Le massacre des milieux humides se poursuit
Québec avait en plus promis d’investir pour créer de nouveaux écosystèmes
Le ministère de l’Environnement continue d’autoriser presque systématiquement la destruction de milieux humides en échange d’argent, mais n’a pas dépensé un sou de ces sommes pour créer de nouveaux écosystèmes depuis juillet dernier.
Depuis 2017, Québec dit avoir accumulé une cagnotte de 170 M$ versés par les promoteurs et les organisations publiques qui détruisent des milieux humides et hydriques.
Ces sommes doivent notamment servir à la création ou la restauration d’autres milieux humides.
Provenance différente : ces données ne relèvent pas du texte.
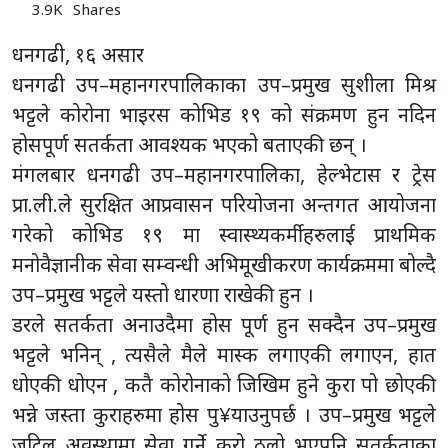
3.9K
Shares
धनगढी, १६ असार
धनगढी उप–महानगरपालिकाका उप–प्रमुख सुशीला मिश्र
भट्टले कोरोना भाइरस कोभिड १९ को संक्रमण हुन नदिन
होसपूर्ण सतर्कता आवश्यक भएको बताएकी छन् ।
मंगलबार धनगढी उप–महानगरपालिका, हेल्भेटास र ट्रेस
प्रा.ली.ले सुरक्षित आप्रवासन परियोजना अन्तगत आयोजना
गरेको कोभिड १९ मा स्वास्थ्यकर्मीहरुलाई प्राथमिक
मनोवैज्ञानीक सेवा सम्वन्धी अभिमूखीकरण कार्यक्रममा बोल्दै
उप–प्रमुख भट्टले यस्तो धारणा राखेकी हुन ।
डरले सतर्कता अनाउदैमा होस पूर्ण हुन सक्दैन उप–प्रमुख
भट्टले भनिन् , त्यसैले मैले मास्क लगाएकी लगाएन, हात
धोएकी धोएन , कतै कोरोनाको जिखिम हुने कुरा पो छोएकी
भन्ने जस्ता कुराहरुमा होस पु¥याउनुपर्छ । उप–प्रमुख भट्टले
जटिल अवस्थामा सेवा गर्ने कुरो ठूलो भएपनि सतर्कताका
Mais au cours des neuf derniers mois, aucun projet n’a été financé.
« Ce qu’on voit, c’est que le programme ne fonctionne pas. Les chiffres sont là pour en témoigner. Les résultats ne sont pas au rendez-vous », constate Alain Branchaud, biologiste et directeur général à la Société pour la nature et les parcs, division Québec.
En juillet 2023, le ministre de l’Environnement Benoit Charette disait avoir « corrigé des lacunes rapportées par différents promoteurs et municipalités qui n’arrivaient pas à bénéficier de ces sommes ».
Si Québec n’agit pas, ce n’est certainement pas faute d’argent. Au cours des deux dernières années, plus de 80 millions $ se sont ajoutés à ce fonds devant servir à des initiatives de création de ces écosystèmes vitaux.
« PATHÉTIQUE ET DÉPLORABLE »
Pendant que la création de milieux humides est au point mort, la destruction, elle, bat son plein. Durant l’année 2023, 294 projets détruisant un milieu humide ou hydrique ont été autorisés par le Ministère, comme le controversé projet d’usine de batteries Northvolt, à Saint-Basile-le-Grand et McMasterville.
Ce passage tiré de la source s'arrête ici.